Sonia Fernandez, UC Santa Barbara
We live in an era of too much information — an endless stream of status updates, memes, reposts, infographics, quotes and hashtags roll daily through our social media feeds, meant to express viewpoints, drum up solidarity, provide information, change minds or cause controversy.
Problem is, the average online browser/social media user doesn’t have the time or wherewithal to investigate the legitimacy or provenance of everything that shows up on their feeds. And it is this vulnerability that less scrupulous content generators exploit to spread misinformation, with results that can range from a little egg-on-face embarrassment to downright life-changing or potentially deadly consequences.
For UC Santa Barbara computer scientist William Wang, this chaotic morass is fertile grounds for exploration. Wang believes that deep learning techniques, when deployed on the text and hyperlink network of online posts and news articles, can help us with some of the critical thinking heavy lifting.
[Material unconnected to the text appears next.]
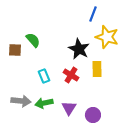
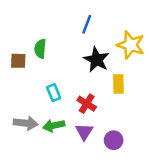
blue line: (93, 14) -> (87, 24), moved
green semicircle: (33, 40) -> (40, 49), turned -133
red cross: (71, 75) -> (87, 104), moved

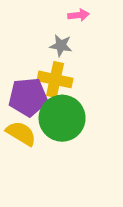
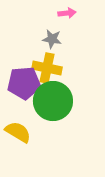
yellow semicircle: (21, 133) -> (18, 132), moved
This concept lies at the heart of his three-year project “Dynamo: Dynamic Multichannel Modeling of Misinformation.”
“So the question is, given a post, how would you be able to understand whether this is specifically misleading or if this is a genuine post,” Wang said, “and, given the structure of the network, can you identify the spread of misinformation and how it is going to be different compared to standard or nonstandard articles?”
A tall order
It’s a tall order, especially in the social media arena, which has leveled the playing field between legitimate, established news websites and questionable sites that do their best to look official, or appeal to a user’s emotions before they can step back and question the source of their information.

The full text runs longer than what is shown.